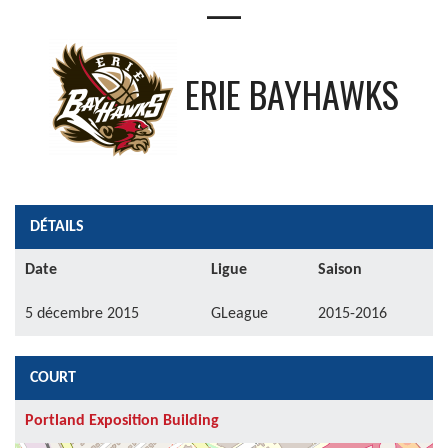
—
ERIE BAYHAWKS
DÉTAILS
Date
Ligue
Saison
5 décembre 2015
GLeague
2015-2016
COURT
Portland Exposition Building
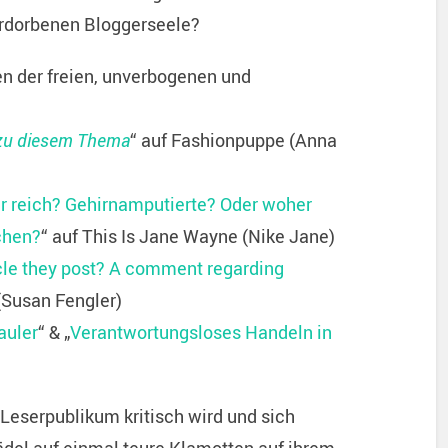
rdorbenen Bloggerseele?
nen der freien, unverbogenen und
 zu diesem Thema
“ auf Fashionpuppe (Anna
r reich? Gehirnamputierte? Oder woher
chen?
“ auf This Is Jane Wayne (Nike Jane)
icle they post? A comment regarding
(Susan Fengler)
auler
“ & „
Verantwortungsloses Handeln in
 Leserpublikum kritisch wird und sich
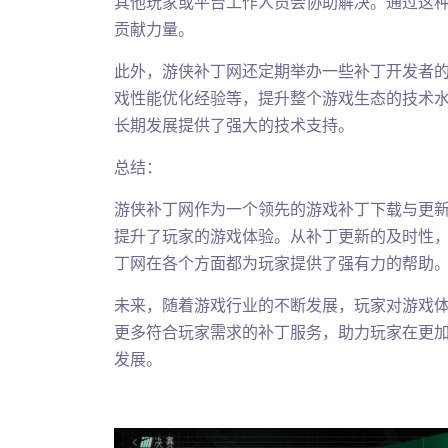
其他玩家或平台工作人员会协助解决。通过这
贡献力量。
此外，游侠补丁网还定期举办一些补丁开发者
戏性能优化经验等，提升整个游戏生态的技术
长期发展提供了强大的技术支持。
总结：
游侠补丁网作为一个领先的游戏补丁下载与更
提升了玩家的游戏体验。从补丁更新的及时性
丁网在各个方面都为玩家提供了强有力的帮助
未来，随着游戏行业的不断发展，玩家对游戏
更多符合玩家需求的补丁服务，助力玩家在更
发展。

========================

Restate, word for word, the entries above, dropping any picture.

—
ERIE BAYHAWKS
DÉTAILS
Date
Ligue
Saison
5 décembre 2015
GLeague
2015-2016
COURT
Portland Exposition Building
rdorbenen Bloggerseele?
nen der freien, unverbogenen und
 zu diesem Thema
“ auf Fashionpuppe (Anna
r reich? Gehirnamputierte? Oder woher
chen?
“ auf This Is Jane Wayne (Nike Jane)
icle they post? A comment regarding
(Susan Fengler)
auler
“ & „
Verantwortungsloses Handeln in
 Leserpublikum kritisch wird und sich
其他玩家或平台工作人员会协助解决。通过这
贡献力量。
此外，游侠补丁网还定期举办一些补丁开发者
戏性能优化经验等，提升整个游戏生态的技术
长期发展提供了强大的技术支持。
总结：
游侠补丁网作为一个领先的游戏补丁下载与更
提升了玩家的游戏体验。从补丁更新的及时性
丁网在各个方面都为玩家提供了强有力的帮助
未来，随着游戏行业的不断发展，玩家对游戏
更多符合玩家需求的补丁服务，助力玩家在更
发展。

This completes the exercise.